Don’t underestimate the dot (shared state is dangerous)

Debugging :-). Yesterday it was working. Today it said

  File "/app/conbench/app/benchmarks.py", line 19, in newest_of_many_results
    return max(results, key=lambda r: r.started_at)
           ^^^^^^^^^^^^^^^^^^^^^^^^^^^^^^^^^^^^^^^^
ValueError: max() arg is an empty sequence

So, in the following dictionary comprehension, the function newest_of_many_results(bmrlist) was called with an empty list:

    newest_result_by_bname = {
        bname: newest_of_many_results(bmrlist)
        for bname, bmrlist in bmrt_cache["by_benchmark_name"].items()
    }

But bmrt_cache["by_benchmark_name"] cannot have empty lists. I thought. Strong invariant in the code. So, I added a log statement to see the benchmark name that we supposedly have no result for:

        if not bmrlist:
            log.warning("wow, empty list for name: %s", bname)

Now, all this happens as part of handling an HTTP request. I keep hitting F5 in the browser, and sometimes the exception above happens, sometimes not. “meh, now it turns out to even be a race?” Ok, it happened again. Let’s see about the name:

[conbench.app.benchmarks] WARNING: wow, empty list for name: ...

What? Literally ...? That’s a fascinating benchmark name. I was working with a production database snapshot at the time. I could totally see that someone submitted a benchmark result for the benchmark with the name “…”. There’s no strict validation.

But gladly I found another hint in the log. I found the following HTTP server access log line:

"GET /c-benchmarks/... HTTP/1.1" 200 4575 "http://localhost:5000/c-benchmarks/" "Mozilla/5.0 (X11; Linux x86_64) AppleWebKit/537.36 (KHTML, like Gecko) Chrome/113.0.0.0 Safari/537.36" (0.007145 s)

The browser is requesting /c-benchmarks/... as part of loading /c-benchmarks/. I got a suspicion, immediately understood a lot (not everything though). Let’s take this slow.

There is another HTTP handler @app.route("/c-benchmarks/<bname>", methods=["GET"]) whose implementation starts with

    try:
        matching_results = bmrt_cache["by_benchmark_name"][bname]
    except KeyError:
        return f"benchmark name not known: `{bname}`"

As of the HTTP server’s access log this was called with bname == "...", i.e. bmrt_cache["by_benchmark_name"]["..."]. And here is the bug. bmrt_cache["by_benchmark_name"] is a defaultdict(list), and it is shared across HTTP-handling threads. Yikes.
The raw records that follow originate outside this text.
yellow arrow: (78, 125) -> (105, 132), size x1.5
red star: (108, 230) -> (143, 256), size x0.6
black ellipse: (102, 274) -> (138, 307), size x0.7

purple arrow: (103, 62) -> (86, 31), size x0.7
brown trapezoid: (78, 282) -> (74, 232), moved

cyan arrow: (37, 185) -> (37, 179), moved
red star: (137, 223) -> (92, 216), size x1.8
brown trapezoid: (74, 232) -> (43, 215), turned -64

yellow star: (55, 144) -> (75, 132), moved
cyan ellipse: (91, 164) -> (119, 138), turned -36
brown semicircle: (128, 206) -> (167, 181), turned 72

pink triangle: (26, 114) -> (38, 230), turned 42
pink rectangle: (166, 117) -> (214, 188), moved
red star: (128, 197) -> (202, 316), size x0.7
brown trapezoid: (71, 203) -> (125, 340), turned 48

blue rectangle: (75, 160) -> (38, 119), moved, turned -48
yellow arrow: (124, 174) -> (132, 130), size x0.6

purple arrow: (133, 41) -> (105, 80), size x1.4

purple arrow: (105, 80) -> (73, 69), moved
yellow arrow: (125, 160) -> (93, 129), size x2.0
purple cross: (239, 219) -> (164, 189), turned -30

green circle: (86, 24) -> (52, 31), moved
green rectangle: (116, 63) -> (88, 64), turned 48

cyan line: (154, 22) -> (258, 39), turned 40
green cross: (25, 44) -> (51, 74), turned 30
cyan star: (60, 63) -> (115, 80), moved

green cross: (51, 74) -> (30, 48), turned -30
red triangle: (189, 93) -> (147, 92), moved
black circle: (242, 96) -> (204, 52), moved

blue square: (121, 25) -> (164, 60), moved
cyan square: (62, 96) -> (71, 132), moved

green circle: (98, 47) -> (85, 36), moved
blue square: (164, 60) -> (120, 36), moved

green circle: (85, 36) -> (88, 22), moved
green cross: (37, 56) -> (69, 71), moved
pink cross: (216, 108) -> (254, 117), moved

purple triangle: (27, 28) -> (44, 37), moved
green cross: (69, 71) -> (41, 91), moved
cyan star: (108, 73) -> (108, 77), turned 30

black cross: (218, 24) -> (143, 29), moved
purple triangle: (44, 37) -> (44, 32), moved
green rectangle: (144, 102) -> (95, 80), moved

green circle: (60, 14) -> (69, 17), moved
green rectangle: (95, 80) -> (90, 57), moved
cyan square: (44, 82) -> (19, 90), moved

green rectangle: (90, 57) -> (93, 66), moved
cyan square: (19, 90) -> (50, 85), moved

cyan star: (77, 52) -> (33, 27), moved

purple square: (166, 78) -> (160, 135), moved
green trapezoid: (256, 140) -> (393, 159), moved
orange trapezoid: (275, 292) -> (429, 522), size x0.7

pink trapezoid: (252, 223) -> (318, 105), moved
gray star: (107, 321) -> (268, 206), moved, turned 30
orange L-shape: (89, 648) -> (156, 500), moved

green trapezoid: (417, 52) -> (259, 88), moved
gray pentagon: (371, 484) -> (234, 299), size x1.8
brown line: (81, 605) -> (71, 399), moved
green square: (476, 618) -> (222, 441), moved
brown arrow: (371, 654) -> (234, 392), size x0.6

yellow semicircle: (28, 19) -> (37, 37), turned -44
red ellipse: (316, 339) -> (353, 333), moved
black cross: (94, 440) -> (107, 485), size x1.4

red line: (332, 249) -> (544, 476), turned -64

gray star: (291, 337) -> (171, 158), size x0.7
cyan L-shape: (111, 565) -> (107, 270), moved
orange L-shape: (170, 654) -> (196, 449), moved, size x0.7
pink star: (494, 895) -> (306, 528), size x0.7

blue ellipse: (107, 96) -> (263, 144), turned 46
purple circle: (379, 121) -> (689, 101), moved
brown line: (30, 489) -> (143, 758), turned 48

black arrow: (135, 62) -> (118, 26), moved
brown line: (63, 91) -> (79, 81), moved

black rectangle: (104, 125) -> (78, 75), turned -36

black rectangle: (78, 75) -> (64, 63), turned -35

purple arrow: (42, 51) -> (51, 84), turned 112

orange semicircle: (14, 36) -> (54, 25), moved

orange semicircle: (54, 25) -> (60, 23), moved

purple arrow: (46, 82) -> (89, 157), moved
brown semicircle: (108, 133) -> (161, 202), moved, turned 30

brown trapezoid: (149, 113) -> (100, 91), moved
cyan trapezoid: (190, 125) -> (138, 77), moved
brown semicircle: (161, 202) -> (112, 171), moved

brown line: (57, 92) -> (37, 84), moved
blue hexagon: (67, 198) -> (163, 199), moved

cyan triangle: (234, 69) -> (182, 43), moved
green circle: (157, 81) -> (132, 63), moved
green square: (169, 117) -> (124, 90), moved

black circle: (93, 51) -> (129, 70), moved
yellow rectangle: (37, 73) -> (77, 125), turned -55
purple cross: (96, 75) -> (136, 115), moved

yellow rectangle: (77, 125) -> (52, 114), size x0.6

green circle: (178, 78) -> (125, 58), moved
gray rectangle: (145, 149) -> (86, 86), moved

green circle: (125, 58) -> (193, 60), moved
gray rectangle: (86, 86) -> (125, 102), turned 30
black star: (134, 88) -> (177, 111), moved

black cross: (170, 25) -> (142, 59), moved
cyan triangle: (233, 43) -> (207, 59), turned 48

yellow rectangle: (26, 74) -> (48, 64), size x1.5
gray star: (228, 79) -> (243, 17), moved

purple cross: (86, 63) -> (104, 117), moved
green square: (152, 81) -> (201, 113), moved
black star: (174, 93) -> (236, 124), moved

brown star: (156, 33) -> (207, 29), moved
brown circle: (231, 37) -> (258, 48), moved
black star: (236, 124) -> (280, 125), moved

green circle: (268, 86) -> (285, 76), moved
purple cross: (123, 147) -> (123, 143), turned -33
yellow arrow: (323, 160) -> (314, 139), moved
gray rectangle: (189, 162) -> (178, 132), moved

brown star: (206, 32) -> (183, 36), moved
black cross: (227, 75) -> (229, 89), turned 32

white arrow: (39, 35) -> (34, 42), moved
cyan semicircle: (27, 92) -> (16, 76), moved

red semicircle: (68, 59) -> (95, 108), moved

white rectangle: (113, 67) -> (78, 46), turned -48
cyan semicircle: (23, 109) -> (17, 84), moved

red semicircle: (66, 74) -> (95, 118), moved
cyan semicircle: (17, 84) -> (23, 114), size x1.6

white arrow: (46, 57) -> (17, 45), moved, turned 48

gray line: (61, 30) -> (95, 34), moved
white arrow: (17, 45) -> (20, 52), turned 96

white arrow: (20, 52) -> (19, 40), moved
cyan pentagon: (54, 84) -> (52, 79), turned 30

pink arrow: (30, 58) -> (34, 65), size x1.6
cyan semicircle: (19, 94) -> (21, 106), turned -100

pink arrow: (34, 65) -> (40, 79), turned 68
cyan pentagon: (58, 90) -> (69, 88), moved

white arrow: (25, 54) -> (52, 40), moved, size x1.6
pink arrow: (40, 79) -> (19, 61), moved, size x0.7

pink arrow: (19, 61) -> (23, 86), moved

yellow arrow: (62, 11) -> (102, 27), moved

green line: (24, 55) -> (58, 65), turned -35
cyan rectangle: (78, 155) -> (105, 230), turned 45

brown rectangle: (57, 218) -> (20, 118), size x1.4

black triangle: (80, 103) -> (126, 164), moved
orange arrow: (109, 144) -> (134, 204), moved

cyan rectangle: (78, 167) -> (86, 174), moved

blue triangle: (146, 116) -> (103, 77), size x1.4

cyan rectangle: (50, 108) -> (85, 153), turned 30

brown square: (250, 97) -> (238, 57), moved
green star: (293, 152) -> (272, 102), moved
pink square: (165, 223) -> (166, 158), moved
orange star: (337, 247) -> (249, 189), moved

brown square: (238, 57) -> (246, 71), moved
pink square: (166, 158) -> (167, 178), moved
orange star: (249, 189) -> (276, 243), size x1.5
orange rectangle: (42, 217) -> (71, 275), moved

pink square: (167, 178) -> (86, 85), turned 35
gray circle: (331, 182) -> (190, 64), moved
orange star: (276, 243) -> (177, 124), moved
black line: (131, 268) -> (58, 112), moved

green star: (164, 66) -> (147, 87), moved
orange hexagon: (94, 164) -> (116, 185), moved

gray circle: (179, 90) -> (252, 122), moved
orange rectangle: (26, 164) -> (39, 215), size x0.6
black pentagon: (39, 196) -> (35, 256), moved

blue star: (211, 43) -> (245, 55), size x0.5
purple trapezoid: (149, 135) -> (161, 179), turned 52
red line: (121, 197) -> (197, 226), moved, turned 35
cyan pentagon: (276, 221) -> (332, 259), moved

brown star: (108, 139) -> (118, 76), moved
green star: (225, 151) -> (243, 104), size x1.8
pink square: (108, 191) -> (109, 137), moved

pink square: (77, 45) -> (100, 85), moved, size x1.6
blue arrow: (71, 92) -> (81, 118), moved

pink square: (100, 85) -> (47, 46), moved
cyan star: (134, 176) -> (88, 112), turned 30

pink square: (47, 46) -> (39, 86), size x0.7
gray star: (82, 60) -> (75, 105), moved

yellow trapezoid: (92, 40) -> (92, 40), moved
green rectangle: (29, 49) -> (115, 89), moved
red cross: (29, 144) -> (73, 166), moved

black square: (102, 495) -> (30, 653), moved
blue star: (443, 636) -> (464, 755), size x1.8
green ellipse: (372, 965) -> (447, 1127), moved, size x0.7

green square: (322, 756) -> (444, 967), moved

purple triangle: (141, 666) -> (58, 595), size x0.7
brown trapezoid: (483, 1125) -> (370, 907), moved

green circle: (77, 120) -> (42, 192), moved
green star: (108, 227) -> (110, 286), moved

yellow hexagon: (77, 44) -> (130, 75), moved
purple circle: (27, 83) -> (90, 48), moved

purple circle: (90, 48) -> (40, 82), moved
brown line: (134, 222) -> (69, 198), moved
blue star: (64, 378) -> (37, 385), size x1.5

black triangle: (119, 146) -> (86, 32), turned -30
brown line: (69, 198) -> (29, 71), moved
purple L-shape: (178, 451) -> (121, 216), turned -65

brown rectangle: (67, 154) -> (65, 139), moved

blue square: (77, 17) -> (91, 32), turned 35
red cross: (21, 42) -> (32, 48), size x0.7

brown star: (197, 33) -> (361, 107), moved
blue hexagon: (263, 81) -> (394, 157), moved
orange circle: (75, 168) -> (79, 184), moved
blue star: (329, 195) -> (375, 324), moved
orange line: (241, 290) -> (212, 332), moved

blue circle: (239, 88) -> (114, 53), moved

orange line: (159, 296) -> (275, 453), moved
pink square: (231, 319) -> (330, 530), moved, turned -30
The special behavior of Python’s collections.defaultdict() is to create a new thing (list in this case) upon KeyError. So, this specific way of asking if a key is known is not only wrong. It does not work, and it has a mean, significant side effect: it injects a new key into the dictionary, with the value being an empty list.

Side note: I naively proposed that this might be worth checking for in pylint (see pylint/issues/8666), and maybe that’s going to happen! Cool.

That key injection seems to happen at about the same time as another HTTP handler iterates through the items in the same dictionary.

So far so good, that explains the initial symptom ValueError: max() arg is an empty sequence above.

But: why does my browser request /c-benchmarks/... in the first place? I do a quick Internet search and find myself typing stuff like

chrome appends three dots to url

to no avail. My intuition tells me that something stupid is going on. Key insight: yesterday it worked, today it doesn’t — what changed? We have git diff to tell us. This somewhat comes from experience: before being too frustrated about being punished by the meanest of all mysteries (like a cosmic ray induced bitflip) typically it’s just us doing something incredibly stupid, and we just need to systematically answer “what changed?”.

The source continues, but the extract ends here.